Filter the listing so that only lines with the word "Business" remain.

==== Entries provided ====

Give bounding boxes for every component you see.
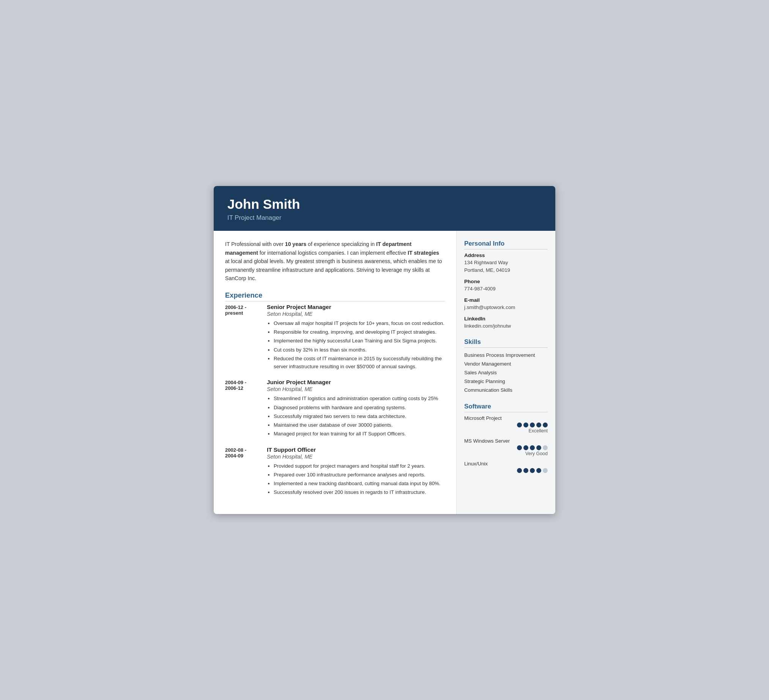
personal-info-field: E-mail j.smith@uptowork.com	[464, 297, 548, 311]
skill-item: Vendor Management	[464, 359, 548, 368]
exp-bullets-list: Provided support for project managers an…	[267, 462, 445, 497]
candidate-name: John Smith	[227, 196, 542, 212]
dots-row	[464, 445, 548, 450]
exp-company: Seton Hospital, ME	[267, 386, 445, 392]
exp-bullet: Reduced the costs of IT maintenance in 2…	[273, 354, 445, 371]
dot	[530, 445, 535, 450]
software-list: Microsoft Project Excellent MS Windows S…	[464, 415, 548, 473]
experience-section: Experience 2006-12 -present Senior Proje…	[225, 291, 445, 497]
exp-bullet: Maintained the user database of over 300…	[273, 421, 445, 429]
main-content: IT Professional with over 10 years of ex…	[214, 231, 457, 513]
software-item: MS Windows Server Very Good	[464, 438, 548, 456]
info-label: E-mail	[464, 297, 548, 303]
exp-bullet: Implemented a new tracking dashboard, cu…	[273, 480, 445, 488]
resume-body: IT Professional with over 10 years of ex…	[214, 231, 555, 513]
exp-bullet: Managed project for lean training for al…	[273, 430, 445, 438]
exp-entry: 2004-09 -2006-12 Junior Project Manager …	[225, 379, 445, 438]
exp-job-title: Senior Project Manager	[267, 304, 445, 310]
software-name: Linux/Unix	[464, 461, 548, 467]
exp-bullet: Prepared over 100 infrastructure perform…	[273, 471, 445, 479]
skill-item: Business Process Improvement	[464, 351, 548, 359]
dot-label: Excellent	[464, 428, 548, 433]
resume-header: John Smith IT Project Manager	[214, 186, 555, 231]
exp-dates: 2002-08 -2004-09	[225, 446, 267, 497]
personal-info-field: LinkedIn linkedin.com/johnutw	[464, 316, 548, 330]
personal-info-field: Address 134 Rightward WayPortland, ME, 0…	[464, 253, 548, 274]
skills-list: Business Process ImprovementVendor Manag…	[464, 351, 548, 394]
exp-company: Seton Hospital, ME	[267, 454, 445, 460]
exp-dates: 2004-09 -2006-12	[225, 379, 267, 438]
exp-entry: 2006-12 -present Senior Project Manager …	[225, 304, 445, 372]
exp-bullet: Successfully migrated two servers to new…	[273, 412, 445, 420]
dot	[530, 468, 535, 473]
personal-info-field: Phone 774-987-4009	[464, 278, 548, 293]
dot	[536, 468, 541, 473]
info-value: 774-987-4009	[464, 285, 548, 293]
exp-entry: 2002-08 -2004-09 IT Support Officer Seto…	[225, 446, 445, 497]
exp-details: Senior Project Manager Seton Hospital, M…	[267, 304, 445, 372]
dots-row	[464, 423, 548, 428]
exp-company: Seton Hospital, ME	[267, 311, 445, 317]
dot	[543, 423, 548, 428]
exp-bullets-list: Oversaw all major hospital IT projects f…	[267, 319, 445, 371]
info-value: 134 Rightward WayPortland, ME, 04019	[464, 259, 548, 274]
dot	[523, 423, 528, 428]
software-name: MS Windows Server	[464, 438, 548, 444]
software-item: Microsoft Project Excellent	[464, 415, 548, 433]
dot	[543, 468, 548, 473]
exp-details: Junior Project Manager Seton Hospital, M…	[267, 379, 445, 438]
candidate-title: IT Project Manager	[227, 214, 542, 222]
exp-details: IT Support Officer Seton Hospital, ME Pr…	[267, 446, 445, 497]
skills-section: Skills Business Process ImprovementVendo…	[464, 338, 548, 394]
personal-info-title: Personal Info	[464, 240, 548, 249]
software-title: Software	[464, 403, 548, 412]
exp-bullet: Cut costs by 32% in less than six months…	[273, 346, 445, 354]
dot	[530, 423, 535, 428]
dot	[523, 468, 528, 473]
exp-job-title: IT Support Officer	[267, 446, 445, 453]
skill-item: Sales Analysis	[464, 368, 548, 377]
skill-item: Communication Skills	[464, 386, 548, 394]
exp-bullet: Implemented the highly successful Lean T…	[273, 337, 445, 345]
dot	[536, 445, 541, 450]
experience-entries: 2006-12 -present Senior Project Manager …	[225, 304, 445, 497]
experience-title: Experience	[225, 291, 445, 301]
dot	[517, 445, 522, 450]
software-section: Software Microsoft Project Excellent MS …	[464, 403, 548, 473]
software-item: Linux/Unix	[464, 461, 548, 473]
exp-bullet: Successfully resolved over 200 issues in…	[273, 488, 445, 496]
summary-paragraph: IT Professional with over 10 years of ex…	[225, 240, 445, 283]
exp-job-title: Junior Project Manager	[267, 379, 445, 385]
exp-bullet: Oversaw all major hospital IT projects f…	[273, 319, 445, 327]
info-value: linkedin.com/johnutw	[464, 322, 548, 330]
personal-info-section: Personal Info Address 134 Rightward WayP…	[464, 240, 548, 330]
dot	[523, 445, 528, 450]
dot	[517, 423, 522, 428]
dot	[536, 423, 541, 428]
exp-dates: 2006-12 -present	[225, 304, 267, 372]
exp-bullet: Diagnosed problems with hardware and ope…	[273, 404, 445, 412]
exp-bullets-list: Streamlined IT logistics and administrat…	[267, 394, 445, 438]
info-label: Phone	[464, 278, 548, 284]
skill-item: Strategic Planning	[464, 377, 548, 386]
info-label: Address	[464, 253, 548, 258]
exp-bullet: Provided support for project managers an…	[273, 462, 445, 470]
exp-bullet: Streamlined IT logistics and administrat…	[273, 394, 445, 402]
software-name: Microsoft Project	[464, 415, 548, 421]
dot-label: Very Good	[464, 451, 548, 456]
skills-title: Skills	[464, 338, 548, 348]
resume-container: John Smith IT Project Manager IT Profess…	[214, 186, 555, 513]
dot	[543, 445, 548, 450]
dot	[517, 468, 522, 473]
dots-row	[464, 468, 548, 473]
sidebar: Personal Info Address 134 Rightward WayP…	[457, 231, 555, 513]
info-label: LinkedIn	[464, 316, 548, 322]
personal-info-fields: Address 134 Rightward WayPortland, ME, 0…	[464, 253, 548, 330]
info-value: j.smith@uptowork.com	[464, 304, 548, 311]
exp-bullet: Responsible for creating, improving, and…	[273, 328, 445, 336]
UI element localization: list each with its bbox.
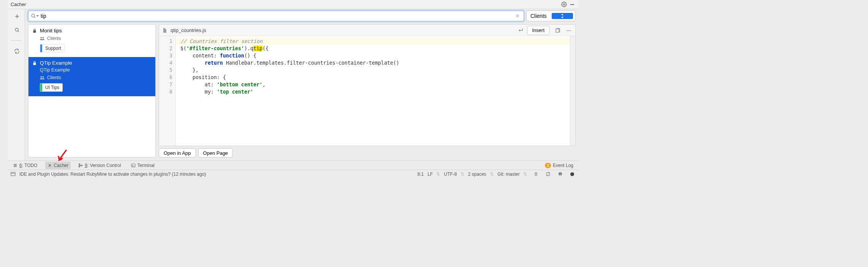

====

_Task result_
skill-item: Business Process Improvement	[464, 351, 548, 359]
skills-list: Business Process ImprovementVendor Manag…	[464, 351, 548, 394]
skills-section: Skills Business Process ImprovementVendo…	[464, 338, 548, 394]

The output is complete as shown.